DeepCritical / docs /bugs /FIX_PLAN_MAGENTIC_MODE.md
VibecoderMcSwaggins's picture
docs: add TDD fix plan for Magentic mode report generation
17d34a8
|
raw
history blame
5.96 kB

Fix Plan: Magentic Mode Report Generation

Related Bug: P0_MAGENTIC_MODE_BROKEN.md Approach: Test-Driven Development (TDD) Estimated Scope: 4 tasks, ~2-3 hours


Problem Summary

Magentic mode runs but fails to produce readable reports due to:

  1. Primary Bug: MagenticFinalResultEvent.message returns ChatMessage object, not text
  2. Secondary Bug: Max rounds (3) reached before ReportAgent completes
  3. Tertiary Issues: Stale "bioRxiv" references in prompts

Fix Order (TDD)

Phase 1: Write Failing Tests

Task 1.1: Create test for ChatMessage text extraction

# tests/unit/test_orchestrator_magentic.py

def test_process_event_extracts_text_from_chat_message():
    """Final result event should extract text from ChatMessage object."""
    # Arrange: Mock ChatMessage with .content attribute
    # Act: Call _process_event with MagenticFinalResultEvent
    # Assert: Returned AgentEvent.message is a string, not object repr

Task 1.2: Create test for max rounds configuration

def test_orchestrator_uses_configured_max_rounds():
    """MagenticOrchestrator should use max_rounds from constructor."""
    # Arrange: Create orchestrator with max_rounds=10
    # Act: Build workflow
    # Assert: Workflow has max_round_count=10

Task 1.3: Create test for bioRxiv reference removal

def test_task_prompt_references_europe_pmc():
    """Task prompt should reference Europe PMC, not bioRxiv."""
    # Arrange: Create orchestrator
    # Act: Check task string in run()
    # Assert: Contains "Europe PMC", not "bioRxiv"

Phase 2: Fix ChatMessage Text Extraction

File: src/orchestrator_magentic.py Lines: 192-199

Current Code:

elif isinstance(event, MagenticFinalResultEvent):
    text = event.message.text if event.message else "No result"

Fixed Code:

elif isinstance(event, MagenticFinalResultEvent):
    if event.message:
        # ChatMessage may have .content or .text depending on version
        if hasattr(event.message, 'content') and event.message.content:
            text = str(event.message.content)
        elif hasattr(event.message, 'text') and event.message.text:
            text = str(event.message.text)
        else:
            # Fallback: convert entire message to string
            text = str(event.message)
    else:
        text = "No result generated"

Why: The agent_framework.ChatMessage object structure may vary.
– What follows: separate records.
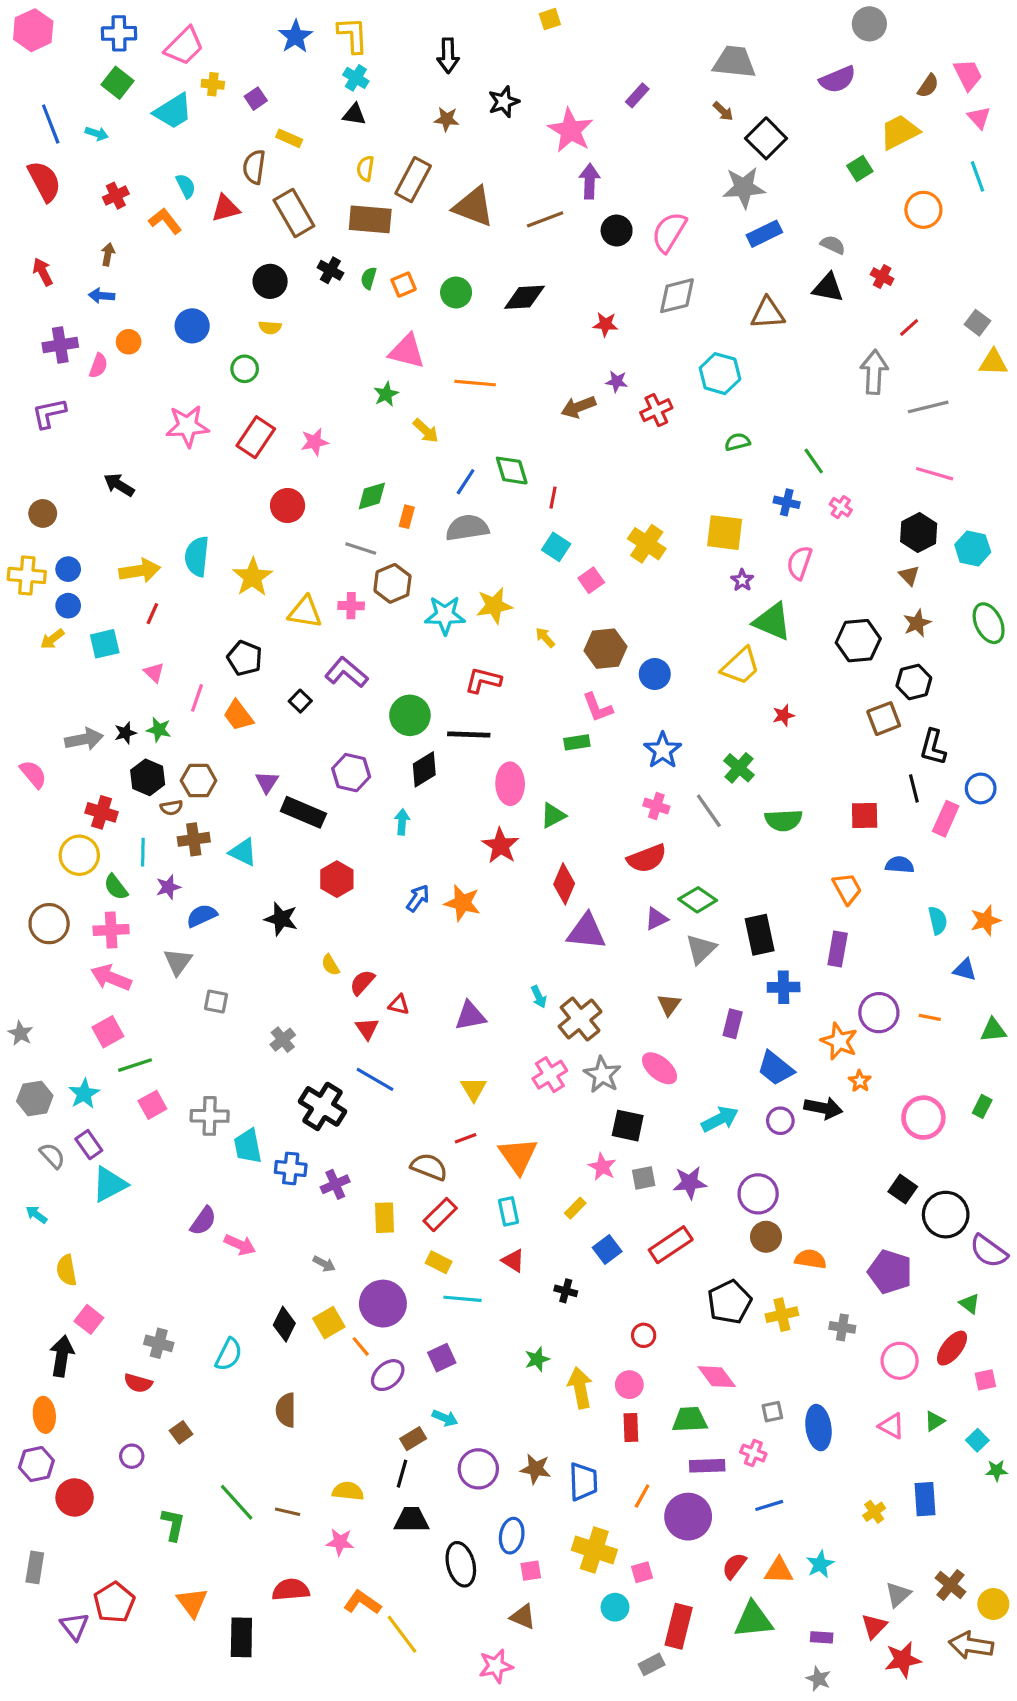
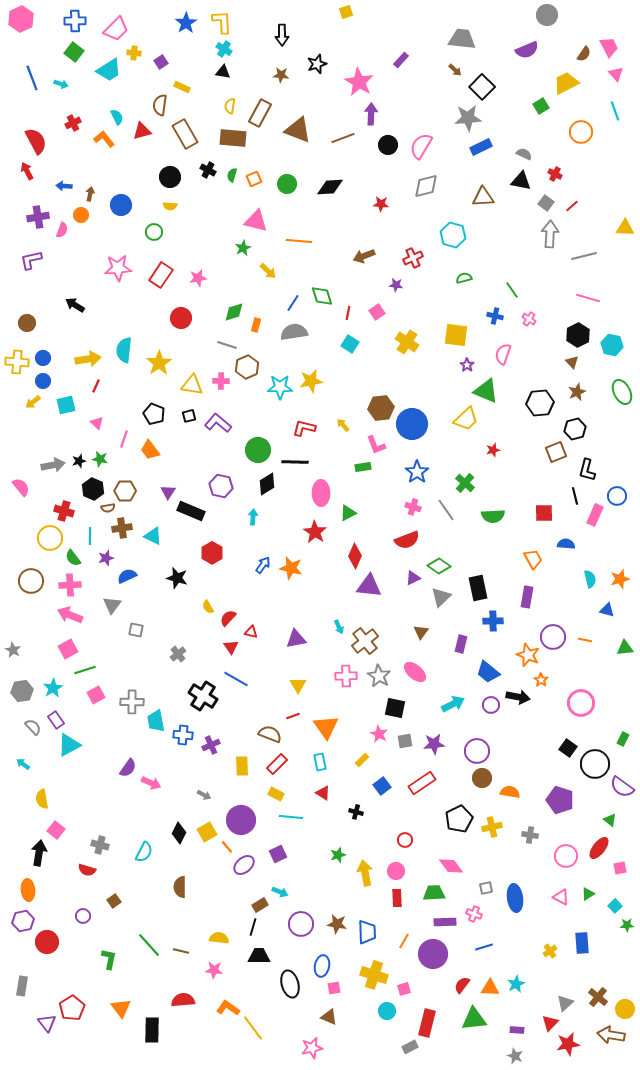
red semicircle: (44, 181) -> (36, 141), moved
brown arrow: (108, 254) -> (90, 194), moved
gray square: (977, 323) -> (546, 203), moved
purple star: (617, 382) -> (396, 285), moved
pink square: (591, 580) -> (377, 312), moved
yellow arrow: (545, 637) -> (343, 425), moved
blue circle: (655, 674) -> (412, 424), size x1.6
black square: (300, 701) -> (189, 416), moved, turned 32
pink cross: (550, 1075) -> (346, 676), turned 30
green rectangle: (982, 1106) -> (623, 739), moved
We need defensive extraction.


Phase 3: Fix Max Rounds Configuration

File: src/orchestrator_magentic.py Lines: 97-99

Current Code:

.with_standard_manager(
    chat_client=manager_client,
    max_round_count=self._max_rounds,  # Already uses config
    max_stall_count=3,
    max_reset_count=2,
)

Issue: Default max_rounds in __init__ is 10, but workflow may need more for complex queries.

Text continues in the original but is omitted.